Animation Exercise 3: Masking

For this animation piece, I have decided to focus on an area of After Effects I’m new to and that is masking techniques. Upon watching the content on how to achieve this, I have narrowed the specific subject area to text masking, which is where you can see the footage or animated scene within the written text on screen. Pulling it off is fairly easy to do, and the difficult part was what to base the masking piece around. Eventually, after some consideration and thinking, I have decided to base the piece around a mystical mountain in South America named Mount Roraima. Why this mountain? Well, the shape of which is unusual, as it is known to have a flat tabletop surface, an uncommon type of mountain called ‘Tepuis’. The mountain range is located on the border of Brazil, Venezuela and Guyana. Although there are many of these tepuis’ scattered around the area, Mount Roraima is the highest and most notable. (Kiki Deere, 2021). The blog post also explains that the mountain’s summit is also one of the wettest places on Earth and attract rare fauna that is found nowhere else in the world. Altogether, it is more of an amazing sight to see the natural structure once you get to see it in person.

The video

How I made the animated piece

Before I could do anything with this animation piece, I wanted to picture the process through a quick storyboard.
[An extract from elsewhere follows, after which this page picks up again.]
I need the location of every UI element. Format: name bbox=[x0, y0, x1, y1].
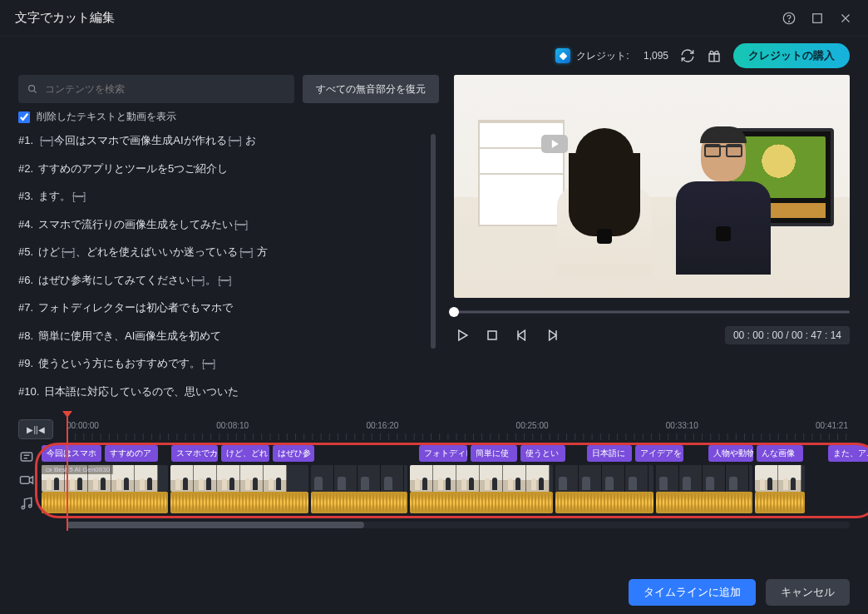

I wanted to capture every frame of the composition through this, since it’s a simple technique to pull off. Here is the storyboard that I have sketched up.
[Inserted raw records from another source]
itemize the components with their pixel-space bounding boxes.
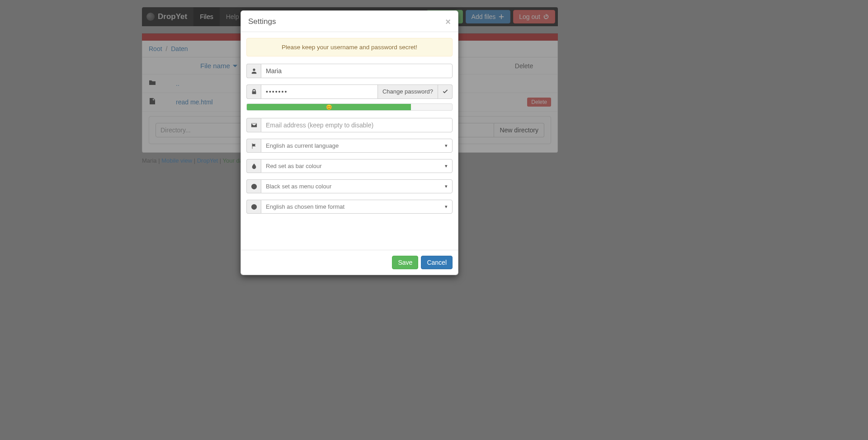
- email-input[interactable]: Email address (keep empty to disable): [261, 118, 453, 132]
- modal-footer: Save Cancel: [241, 250, 458, 275]
- menucolour-value: Black set as menu colour: [266, 183, 331, 190]
- language-group: English as current language: [246, 139, 453, 153]
- change-password-button[interactable]: Change password?: [378, 84, 438, 99]
- user-icon: [246, 64, 261, 78]
- timeformat-value: English as chosen time format: [266, 203, 344, 210]
- flag-icon: [246, 139, 261, 153]
- password-group: ••••••• Change password?: [246, 84, 453, 99]
- menucolour-group: Black set as menu colour: [246, 179, 453, 193]
- change-password-checkbox[interactable]: [438, 84, 453, 99]
- username-input[interactable]: Maria: [261, 64, 453, 78]
- modal-title: Settings: [248, 17, 276, 26]
- clock-icon: [246, 200, 261, 214]
- modal-header: Settings ×: [241, 11, 458, 32]
- tint-icon: [246, 159, 261, 173]
- email-group: Email address (keep empty to disable): [246, 118, 453, 132]
- username-group: Maria: [246, 64, 453, 78]
- menucolour-select[interactable]: Black set as menu colour: [261, 179, 453, 193]
- lock-icon: [246, 84, 261, 99]
- contrast-icon: [246, 179, 261, 193]
- cancel-button[interactable]: Cancel: [421, 256, 453, 269]
- password-strength-fill: 😊: [247, 104, 411, 110]
- envelope-icon: [246, 118, 261, 132]
- check-icon: [442, 89, 448, 95]
- timeformat-select[interactable]: English as chosen time format: [261, 200, 453, 214]
- barcolour-value: Red set as bar colour: [266, 163, 322, 169]
- warning-alert: Please keep your username and password s…: [246, 38, 453, 56]
- language-value: English as current language: [266, 142, 339, 149]
- save-button[interactable]: Save: [392, 256, 418, 269]
- settings-modal: Settings × Please keep your username and…: [241, 10, 458, 275]
- modal-body: Please keep your username and password s…: [241, 32, 458, 250]
- close-icon[interactable]: ×: [445, 17, 451, 26]
- timeformat-group: English as chosen time format: [246, 200, 453, 214]
- barcolour-group: Red set as bar colour: [246, 159, 453, 173]
- language-select[interactable]: English as current language: [261, 139, 453, 153]
- barcolour-select[interactable]: Red set as bar colour: [261, 159, 453, 173]
- strength-emoji-icon: 😊: [326, 104, 332, 110]
- password-input[interactable]: •••••••: [261, 84, 378, 99]
- password-strength-bar: 😊: [246, 103, 453, 111]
I started off with some plain white text as a placeholder, the text introducing you to what the piece is about. I will find some way to mask this once I have figured out the type of footage of the mountain I will use.
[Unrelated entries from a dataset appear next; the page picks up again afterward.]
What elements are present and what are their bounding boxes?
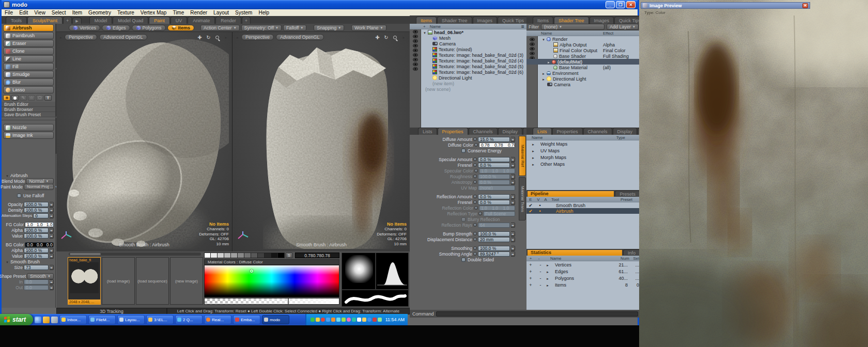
expand-icon[interactable] xyxy=(532,141,535,147)
smoothing-angle-field[interactable]: 89.5247 ° xyxy=(478,251,510,257)
minus-icon[interactable]: - xyxy=(536,262,545,267)
tool-paintbrush[interactable]: Paintbrush xyxy=(3,32,54,39)
mode-vertices-button[interactable]: Vertices xyxy=(69,25,100,31)
brush-tip-star-button[interactable]: ☆ xyxy=(28,95,35,101)
plus-icon[interactable]: + xyxy=(526,276,535,281)
menu-system[interactable]: System xyxy=(232,9,255,16)
spinner-icon[interactable]: ◂▸ xyxy=(511,251,515,257)
taskbar-button-filemaker[interactable]: FileM... xyxy=(88,315,116,324)
specular-fresnel-field[interactable]: 0.0 % xyxy=(478,163,510,168)
tab-model[interactable]: Model xyxy=(89,17,113,24)
tab-images[interactable]: Images xyxy=(590,17,614,24)
tab-info[interactable]: Info xyxy=(623,249,640,255)
modo-titlebar[interactable]: modo _ ❐ ✕ xyxy=(2,0,638,9)
stats-row-items[interactable]: +-Items80 xyxy=(526,281,641,288)
taskbar-button-quicktime[interactable]: 2 Q... xyxy=(175,315,203,324)
menu-layout[interactable]: Layout xyxy=(210,9,232,16)
spinner-icon[interactable]: ◂▸ xyxy=(511,231,515,236)
tray-icon[interactable] xyxy=(373,318,377,322)
mode-edges-button[interactable]: Edges xyxy=(102,25,130,31)
thumbnail-scrollbar[interactable] xyxy=(69,253,201,256)
density-field[interactable]: 100.0 % xyxy=(24,208,49,213)
image-thumbnail-head-bake[interactable]: head_bake_fi 2048 x 2048, ... xyxy=(68,257,101,305)
tray-icon[interactable] xyxy=(311,318,315,322)
shader-row-directional-light[interactable]: Directional Light xyxy=(526,76,641,82)
item-row-texture[interactable]: Texture: (mixed) xyxy=(410,46,526,52)
item-row-texture[interactable]: Texture: Image: head_bake_final_02d (5) xyxy=(410,64,526,69)
tab-display[interactable]: Display xyxy=(613,128,638,135)
section-expand-icon[interactable] xyxy=(6,259,9,264)
tab-paint[interactable]: Paint xyxy=(149,17,170,24)
add-tab-icon[interactable]: + xyxy=(63,17,72,24)
minus-icon[interactable]: - xyxy=(536,282,545,288)
envelope-icon[interactable] xyxy=(473,157,477,161)
tab-render[interactable]: Render xyxy=(215,17,241,24)
tray-icon[interactable] xyxy=(321,318,325,322)
tab-shader-tree[interactable]: Shader Tree xyxy=(554,17,589,24)
conserve-energy-checkbox[interactable] xyxy=(461,149,466,153)
opacity-field[interactable]: 100.0 % xyxy=(24,202,49,207)
item-row-texture[interactable]: Texture: Image: head_bake_final_02d (4) xyxy=(410,58,526,64)
tray-icon[interactable] xyxy=(352,318,356,322)
saturation-button[interactable]: S xyxy=(286,253,292,258)
zoom-icon[interactable] xyxy=(392,35,398,40)
other-maps-row[interactable]: Other Maps xyxy=(526,161,641,167)
expand-icon[interactable] xyxy=(532,148,535,153)
tab-sculpt-paint[interactable]: Sculpt/Paint xyxy=(27,17,63,24)
double-sided-checkbox[interactable] xyxy=(461,258,466,262)
zoom-icon[interactable] xyxy=(214,35,220,40)
viewport-shading-select[interactable]: Advanced OpenGL xyxy=(276,34,324,40)
pan-icon[interactable]: ✚ xyxy=(375,35,380,40)
diffuse-color-field[interactable]: 0.78 0.78 0.78 xyxy=(479,143,515,148)
shader-row-environment[interactable]: Environment xyxy=(526,70,641,76)
tray-icon[interactable] xyxy=(378,318,382,322)
tray-icon[interactable] xyxy=(316,318,320,322)
symmetry-select[interactable]: Symmetry: Off xyxy=(241,25,282,31)
taskbar-button-inbox[interactable]: Inbox... xyxy=(59,315,87,324)
expand-icon[interactable] xyxy=(546,282,549,288)
tab-material-ref[interactable]: Material Ref xyxy=(519,136,526,176)
uv-maps-row[interactable]: UV Maps xyxy=(526,147,641,154)
expand-icon[interactable] xyxy=(532,155,535,160)
spinner-icon[interactable]: ◂▸ xyxy=(511,157,515,162)
enable-check-icon[interactable]: ✔ xyxy=(526,209,535,214)
menu-help[interactable]: Help xyxy=(255,9,272,16)
menu-select[interactable]: Select xyxy=(49,9,69,16)
menu-geometry[interactable]: Geometry xyxy=(85,9,114,16)
taskbar-button-modo[interactable]: modo xyxy=(262,315,289,324)
item-row-texture[interactable]: Texture: Image: head_bake_final_02d (3) xyxy=(410,52,526,58)
reflection-fresnel-field[interactable]: 0.0 % xyxy=(478,200,510,205)
visible-dot-icon[interactable]: • xyxy=(536,209,544,214)
close-icon[interactable]: ✕ xyxy=(626,1,636,8)
paint-mode-select[interactable]: Normal Proj ... xyxy=(24,184,54,190)
tab-items[interactable]: Items xyxy=(533,17,553,24)
bump-strength-field[interactable]: 100.0 % xyxy=(478,231,510,236)
close-icon[interactable]: ✕ xyxy=(802,3,808,8)
blend-mode-select[interactable]: Normal xyxy=(26,178,54,184)
envelope-icon[interactable] xyxy=(473,195,477,198)
tab-material-trans[interactable]: Material Trans xyxy=(519,177,526,220)
menu-render[interactable]: Render xyxy=(187,9,210,16)
tray-icon[interactable] xyxy=(336,318,340,322)
tab-animate[interactable]: Animate xyxy=(188,17,215,24)
tray-icon[interactable] xyxy=(367,318,371,322)
viewport-options-icon[interactable] xyxy=(401,35,407,40)
viewport-menu-icon[interactable] xyxy=(236,35,239,40)
spinner-icon[interactable]: ◂▸ xyxy=(50,254,54,259)
bg-value-field[interactable]: 100.0 % xyxy=(24,254,49,259)
expand-icon[interactable] xyxy=(542,37,545,42)
envelope-icon[interactable] xyxy=(473,200,477,204)
reflection-amount-field[interactable]: 0.0 % xyxy=(478,194,510,199)
alpha-slider-handle[interactable] xyxy=(288,298,289,304)
envelope-icon[interactable] xyxy=(473,232,477,235)
expand-icon[interactable] xyxy=(423,30,426,35)
load-image-cell[interactable]: (load image) xyxy=(102,257,135,305)
spinner-icon[interactable]: ◂▸ xyxy=(511,237,515,242)
tray-icon[interactable] xyxy=(331,318,335,322)
grayscale-ramp[interactable] xyxy=(204,253,285,258)
spinner-icon[interactable]: ◂▸ xyxy=(50,213,54,218)
tab-tools[interactable]: Tools xyxy=(6,17,27,24)
plus-icon[interactable]: + xyxy=(526,282,535,288)
tool-eraser[interactable]: Eraser xyxy=(3,40,54,47)
statistics-title-tab[interactable]: Statistics xyxy=(528,250,622,256)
I searched YouTube and found some neat footage of the mystical mountain to use in the composition, and provide the basis for the masking technique. I selected the matte drop-down for the footage and paired it up with the text, hiding said footage within it to make this nice looking effect.

Figure 32 – Drone Monte Roraima (Djalmo da Silva, 2016)

I also animated the faint, foggy background by animating the evolution so that the composition will have more meaning behind the masking technique.

Figure 33 – Foggy Mountains After Effects Tutorial – Augustus the Animator (Augustus Hinton, 2018)

I wanted the text to zoom in to show the full footage behind its mask effect. This was fairly simple and straightforward to achieve considering all that was needed was to animate the scale of the letters so that the screen will zoom in on the third letter in ‘Mount’. It should look something like this now.

To make the transition even smoother, I went ahead and easy eased them, like so.

To complete the package, I wanted to find another video footage of the same mountain, but showing it’s potential from up close. I decided on this time-lapse segment of the tepuis, hoping to apply the same masking technique to this clip too.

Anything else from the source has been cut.